Scegliere tra due offerte di semirimorchio guardando solo l'etichetta del prezzo equivale a tracciare la rotta guardando solo la punta dell'iceberg. Il costo totale di possesso (TCO) somma in un'unica equazione tutti i costi che il veicolo genera dall'acquisto alla dismissione — e spesso rivela che l'offerta apparentemente economica è la più cara.
Le voci dell'equazione
- Acquisizione: prezzo d'acquisto, spese di finanziamento e costi di messa in servizio
- Effetto carburante: il carburante consumato da peso a vuoto e aerodinamica — una delle voci più grandi lungo la vita utile
- Manutenzione e riparazione: manutenzione programmata, accesso ai ricambi e manodopera
- Costo del fermo: il ricavo perso per ogni giorno in cui il veicolo non lavora
- Valore dell'usato: il capitale che ritorna al momento della dismissione
Gli accorgimenti del calcolo
Un semirimorchio leggero trasporta più carico o consuma meno a ogni viaggio; questa differenza, moltiplicata per i chilometri annui, spesso colma il divario nel prezzo d'acquisto.
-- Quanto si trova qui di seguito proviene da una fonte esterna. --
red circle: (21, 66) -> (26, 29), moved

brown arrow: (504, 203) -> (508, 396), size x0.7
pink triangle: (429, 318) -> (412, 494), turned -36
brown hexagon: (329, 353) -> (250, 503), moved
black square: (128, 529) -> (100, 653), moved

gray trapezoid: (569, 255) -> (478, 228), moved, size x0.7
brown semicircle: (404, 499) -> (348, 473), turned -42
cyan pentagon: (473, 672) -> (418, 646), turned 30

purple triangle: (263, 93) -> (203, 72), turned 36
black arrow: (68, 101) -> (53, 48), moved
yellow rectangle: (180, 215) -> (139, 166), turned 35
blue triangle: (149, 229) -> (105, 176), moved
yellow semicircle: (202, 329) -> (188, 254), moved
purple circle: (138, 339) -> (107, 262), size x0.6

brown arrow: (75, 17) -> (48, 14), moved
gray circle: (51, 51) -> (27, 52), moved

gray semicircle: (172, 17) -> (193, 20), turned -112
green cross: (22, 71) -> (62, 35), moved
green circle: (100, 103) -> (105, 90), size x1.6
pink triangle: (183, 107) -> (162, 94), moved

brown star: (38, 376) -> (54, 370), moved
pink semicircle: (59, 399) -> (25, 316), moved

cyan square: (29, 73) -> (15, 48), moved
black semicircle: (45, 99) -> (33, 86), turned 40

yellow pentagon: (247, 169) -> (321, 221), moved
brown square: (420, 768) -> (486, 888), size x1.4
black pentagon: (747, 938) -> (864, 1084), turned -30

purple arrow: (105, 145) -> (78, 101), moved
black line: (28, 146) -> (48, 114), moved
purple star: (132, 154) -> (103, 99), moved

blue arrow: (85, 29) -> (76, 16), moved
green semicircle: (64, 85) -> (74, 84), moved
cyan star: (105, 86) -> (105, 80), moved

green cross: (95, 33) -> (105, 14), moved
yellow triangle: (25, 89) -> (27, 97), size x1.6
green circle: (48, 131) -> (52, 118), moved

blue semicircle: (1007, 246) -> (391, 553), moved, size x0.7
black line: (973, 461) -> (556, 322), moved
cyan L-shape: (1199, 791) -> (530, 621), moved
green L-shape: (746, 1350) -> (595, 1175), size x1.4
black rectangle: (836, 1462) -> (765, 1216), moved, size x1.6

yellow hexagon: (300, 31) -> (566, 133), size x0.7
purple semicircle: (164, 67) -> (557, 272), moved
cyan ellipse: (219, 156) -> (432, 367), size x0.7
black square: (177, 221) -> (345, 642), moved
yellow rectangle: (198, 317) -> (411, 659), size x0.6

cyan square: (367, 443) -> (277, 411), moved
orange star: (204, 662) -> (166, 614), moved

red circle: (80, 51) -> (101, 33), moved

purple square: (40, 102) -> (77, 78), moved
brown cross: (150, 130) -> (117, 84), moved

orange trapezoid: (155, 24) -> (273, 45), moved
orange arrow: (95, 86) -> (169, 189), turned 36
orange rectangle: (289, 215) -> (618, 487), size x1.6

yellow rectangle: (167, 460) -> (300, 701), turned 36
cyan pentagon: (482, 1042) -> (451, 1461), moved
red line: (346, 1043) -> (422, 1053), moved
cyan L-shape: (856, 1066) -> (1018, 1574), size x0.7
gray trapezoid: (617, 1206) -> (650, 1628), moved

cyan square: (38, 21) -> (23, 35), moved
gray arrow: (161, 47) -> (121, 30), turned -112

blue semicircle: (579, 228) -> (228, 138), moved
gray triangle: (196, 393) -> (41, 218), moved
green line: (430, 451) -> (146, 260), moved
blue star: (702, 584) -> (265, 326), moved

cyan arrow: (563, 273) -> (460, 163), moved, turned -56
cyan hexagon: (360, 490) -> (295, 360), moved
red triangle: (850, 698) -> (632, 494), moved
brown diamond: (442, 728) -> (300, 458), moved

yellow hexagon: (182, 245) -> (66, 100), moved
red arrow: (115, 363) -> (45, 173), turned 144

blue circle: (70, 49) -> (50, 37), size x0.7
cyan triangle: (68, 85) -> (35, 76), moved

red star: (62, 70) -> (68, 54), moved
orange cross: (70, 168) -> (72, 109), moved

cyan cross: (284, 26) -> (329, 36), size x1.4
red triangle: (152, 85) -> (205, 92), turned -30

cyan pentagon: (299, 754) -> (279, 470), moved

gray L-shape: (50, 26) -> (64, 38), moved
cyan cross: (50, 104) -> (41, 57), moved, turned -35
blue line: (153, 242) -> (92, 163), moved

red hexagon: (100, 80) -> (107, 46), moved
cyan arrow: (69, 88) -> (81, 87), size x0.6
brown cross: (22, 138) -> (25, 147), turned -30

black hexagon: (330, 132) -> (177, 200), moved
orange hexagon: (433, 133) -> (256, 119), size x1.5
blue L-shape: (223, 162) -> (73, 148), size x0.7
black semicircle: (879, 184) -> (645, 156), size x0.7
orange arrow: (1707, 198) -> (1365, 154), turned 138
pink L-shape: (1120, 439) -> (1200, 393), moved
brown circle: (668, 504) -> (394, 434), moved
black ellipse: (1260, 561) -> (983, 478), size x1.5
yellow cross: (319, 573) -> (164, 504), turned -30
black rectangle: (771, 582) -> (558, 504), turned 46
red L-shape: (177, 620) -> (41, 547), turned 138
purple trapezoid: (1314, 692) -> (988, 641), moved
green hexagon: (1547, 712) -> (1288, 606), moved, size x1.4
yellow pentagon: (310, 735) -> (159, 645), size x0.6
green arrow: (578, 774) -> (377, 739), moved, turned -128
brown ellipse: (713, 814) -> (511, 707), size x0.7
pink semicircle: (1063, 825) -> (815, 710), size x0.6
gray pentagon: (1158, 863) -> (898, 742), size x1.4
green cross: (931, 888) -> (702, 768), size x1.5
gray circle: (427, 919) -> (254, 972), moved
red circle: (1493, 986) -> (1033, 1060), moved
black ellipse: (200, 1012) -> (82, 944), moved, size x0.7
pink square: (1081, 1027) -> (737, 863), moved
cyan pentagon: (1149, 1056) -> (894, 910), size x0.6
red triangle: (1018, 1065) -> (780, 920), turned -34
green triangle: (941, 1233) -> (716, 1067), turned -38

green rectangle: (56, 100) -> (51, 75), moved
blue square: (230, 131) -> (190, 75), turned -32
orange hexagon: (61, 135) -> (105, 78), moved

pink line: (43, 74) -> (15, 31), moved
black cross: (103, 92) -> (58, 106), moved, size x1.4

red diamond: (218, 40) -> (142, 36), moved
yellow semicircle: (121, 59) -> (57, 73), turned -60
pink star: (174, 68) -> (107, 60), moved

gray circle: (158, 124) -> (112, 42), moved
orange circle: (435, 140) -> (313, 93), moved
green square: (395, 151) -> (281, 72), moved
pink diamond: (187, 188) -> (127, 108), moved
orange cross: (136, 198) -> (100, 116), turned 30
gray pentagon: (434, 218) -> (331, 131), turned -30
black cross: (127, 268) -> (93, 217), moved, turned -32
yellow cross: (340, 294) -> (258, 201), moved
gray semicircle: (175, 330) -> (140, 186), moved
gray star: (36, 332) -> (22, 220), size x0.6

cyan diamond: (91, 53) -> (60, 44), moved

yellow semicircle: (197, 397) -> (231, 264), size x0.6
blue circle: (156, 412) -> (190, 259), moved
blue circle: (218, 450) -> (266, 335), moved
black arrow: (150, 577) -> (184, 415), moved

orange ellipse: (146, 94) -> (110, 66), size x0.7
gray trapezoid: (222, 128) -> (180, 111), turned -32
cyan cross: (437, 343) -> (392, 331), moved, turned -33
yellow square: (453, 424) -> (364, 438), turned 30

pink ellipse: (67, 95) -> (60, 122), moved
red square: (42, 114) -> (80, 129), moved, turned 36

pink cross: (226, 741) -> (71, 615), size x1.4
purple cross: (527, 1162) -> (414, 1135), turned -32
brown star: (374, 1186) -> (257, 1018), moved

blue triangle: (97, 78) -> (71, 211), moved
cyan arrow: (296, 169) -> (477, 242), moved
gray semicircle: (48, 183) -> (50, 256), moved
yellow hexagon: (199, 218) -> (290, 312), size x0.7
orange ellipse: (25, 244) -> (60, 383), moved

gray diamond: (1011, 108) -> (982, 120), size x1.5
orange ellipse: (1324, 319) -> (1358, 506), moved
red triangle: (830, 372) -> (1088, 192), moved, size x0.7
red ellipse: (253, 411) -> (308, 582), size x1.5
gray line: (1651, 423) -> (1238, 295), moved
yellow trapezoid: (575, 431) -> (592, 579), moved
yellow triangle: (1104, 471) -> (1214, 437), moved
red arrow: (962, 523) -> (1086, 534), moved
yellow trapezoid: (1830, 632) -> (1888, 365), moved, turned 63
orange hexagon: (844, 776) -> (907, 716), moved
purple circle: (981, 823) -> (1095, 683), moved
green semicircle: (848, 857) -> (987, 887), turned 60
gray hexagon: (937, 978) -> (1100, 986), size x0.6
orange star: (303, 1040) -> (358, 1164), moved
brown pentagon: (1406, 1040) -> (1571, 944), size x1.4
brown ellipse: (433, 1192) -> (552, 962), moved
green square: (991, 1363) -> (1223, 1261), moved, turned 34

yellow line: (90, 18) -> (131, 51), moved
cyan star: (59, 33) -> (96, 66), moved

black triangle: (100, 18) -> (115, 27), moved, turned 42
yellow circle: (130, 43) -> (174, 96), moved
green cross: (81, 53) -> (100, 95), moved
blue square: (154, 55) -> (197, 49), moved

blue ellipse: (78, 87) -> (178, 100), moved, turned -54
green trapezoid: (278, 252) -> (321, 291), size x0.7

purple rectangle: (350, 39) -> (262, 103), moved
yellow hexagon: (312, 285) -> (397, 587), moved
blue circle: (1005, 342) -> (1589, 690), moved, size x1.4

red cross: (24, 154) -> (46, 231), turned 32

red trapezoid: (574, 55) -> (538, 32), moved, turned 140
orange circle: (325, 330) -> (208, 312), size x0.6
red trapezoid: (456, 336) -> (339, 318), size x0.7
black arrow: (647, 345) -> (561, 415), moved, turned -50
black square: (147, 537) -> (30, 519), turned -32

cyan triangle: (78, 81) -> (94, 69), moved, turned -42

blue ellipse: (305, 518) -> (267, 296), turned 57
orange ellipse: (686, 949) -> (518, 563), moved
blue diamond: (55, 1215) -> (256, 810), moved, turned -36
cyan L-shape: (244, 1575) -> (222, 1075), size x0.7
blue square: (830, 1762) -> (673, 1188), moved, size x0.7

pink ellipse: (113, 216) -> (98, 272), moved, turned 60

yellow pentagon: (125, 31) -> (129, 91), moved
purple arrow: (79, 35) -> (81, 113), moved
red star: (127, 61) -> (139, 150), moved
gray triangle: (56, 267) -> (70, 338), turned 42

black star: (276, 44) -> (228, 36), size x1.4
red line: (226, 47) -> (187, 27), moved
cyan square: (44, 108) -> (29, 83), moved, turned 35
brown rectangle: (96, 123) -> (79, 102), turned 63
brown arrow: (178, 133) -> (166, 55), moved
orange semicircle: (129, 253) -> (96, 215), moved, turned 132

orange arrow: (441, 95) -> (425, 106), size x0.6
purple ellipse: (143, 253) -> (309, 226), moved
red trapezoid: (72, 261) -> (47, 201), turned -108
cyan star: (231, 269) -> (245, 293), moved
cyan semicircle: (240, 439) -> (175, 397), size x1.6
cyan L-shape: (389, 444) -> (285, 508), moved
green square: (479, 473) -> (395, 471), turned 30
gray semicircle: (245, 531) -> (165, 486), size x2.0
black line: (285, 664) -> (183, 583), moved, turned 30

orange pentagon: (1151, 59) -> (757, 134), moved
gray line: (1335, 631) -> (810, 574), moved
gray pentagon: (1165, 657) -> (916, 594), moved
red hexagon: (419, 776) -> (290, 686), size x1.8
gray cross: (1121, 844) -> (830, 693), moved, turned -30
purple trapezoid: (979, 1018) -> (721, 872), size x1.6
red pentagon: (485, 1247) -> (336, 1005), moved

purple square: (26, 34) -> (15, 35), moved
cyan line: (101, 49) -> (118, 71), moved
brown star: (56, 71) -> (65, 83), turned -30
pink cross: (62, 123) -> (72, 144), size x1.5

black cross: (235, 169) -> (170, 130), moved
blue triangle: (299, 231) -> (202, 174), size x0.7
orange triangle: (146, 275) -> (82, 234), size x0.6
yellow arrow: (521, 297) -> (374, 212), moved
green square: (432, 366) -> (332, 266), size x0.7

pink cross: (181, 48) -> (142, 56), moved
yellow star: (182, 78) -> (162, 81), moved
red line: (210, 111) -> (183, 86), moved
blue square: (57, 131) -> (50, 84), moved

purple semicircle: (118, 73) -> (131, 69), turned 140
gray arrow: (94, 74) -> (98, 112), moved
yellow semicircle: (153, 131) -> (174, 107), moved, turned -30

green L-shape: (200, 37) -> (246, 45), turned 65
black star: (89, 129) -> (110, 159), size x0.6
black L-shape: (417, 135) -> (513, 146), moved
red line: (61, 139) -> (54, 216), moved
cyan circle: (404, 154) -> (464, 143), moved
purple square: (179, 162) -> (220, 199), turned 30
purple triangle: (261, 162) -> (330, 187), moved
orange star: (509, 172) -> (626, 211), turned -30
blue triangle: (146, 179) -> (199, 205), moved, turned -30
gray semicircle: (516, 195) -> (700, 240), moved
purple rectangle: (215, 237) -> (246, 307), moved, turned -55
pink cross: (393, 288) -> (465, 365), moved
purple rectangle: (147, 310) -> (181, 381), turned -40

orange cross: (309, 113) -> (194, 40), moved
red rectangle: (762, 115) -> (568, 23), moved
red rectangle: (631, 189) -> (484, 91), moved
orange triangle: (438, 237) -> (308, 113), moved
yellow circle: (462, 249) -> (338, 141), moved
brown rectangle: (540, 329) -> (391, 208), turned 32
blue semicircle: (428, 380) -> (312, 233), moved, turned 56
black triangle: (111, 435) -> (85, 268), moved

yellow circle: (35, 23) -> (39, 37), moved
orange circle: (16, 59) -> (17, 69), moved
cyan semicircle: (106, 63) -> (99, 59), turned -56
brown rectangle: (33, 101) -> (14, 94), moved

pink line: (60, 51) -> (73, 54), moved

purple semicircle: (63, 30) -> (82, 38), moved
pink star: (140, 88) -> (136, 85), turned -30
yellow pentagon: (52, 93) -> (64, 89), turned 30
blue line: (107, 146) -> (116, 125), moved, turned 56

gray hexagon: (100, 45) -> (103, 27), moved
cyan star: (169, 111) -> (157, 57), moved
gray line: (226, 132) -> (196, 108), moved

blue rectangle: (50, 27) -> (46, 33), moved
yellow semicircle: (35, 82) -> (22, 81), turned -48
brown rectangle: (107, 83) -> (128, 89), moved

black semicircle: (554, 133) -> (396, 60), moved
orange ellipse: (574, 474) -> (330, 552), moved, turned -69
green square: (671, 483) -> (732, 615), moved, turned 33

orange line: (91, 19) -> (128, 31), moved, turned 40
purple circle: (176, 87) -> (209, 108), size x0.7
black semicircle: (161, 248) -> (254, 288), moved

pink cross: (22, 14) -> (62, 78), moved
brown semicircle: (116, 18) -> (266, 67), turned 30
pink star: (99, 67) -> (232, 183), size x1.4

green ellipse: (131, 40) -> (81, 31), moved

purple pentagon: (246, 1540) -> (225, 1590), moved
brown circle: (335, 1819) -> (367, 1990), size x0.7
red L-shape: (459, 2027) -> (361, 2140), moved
Una rete di assistenza diffusa e un approvvigionamento rapido dei ricambi riducono la voce dei fermi; la protezione dalla corrosione e un telaio robusto conservano il valore dell'usato come un assegno riscosso anni dopo. L'approccio corretto è confrontare le offerte non per prezzo, ma con un modello di TCO calcolato sul proprio profilo operativo — chilometri annui, tipo di carico, struttura delle linee. Non comprate un semirimorchio economico, comprate un chilometro a basso costo.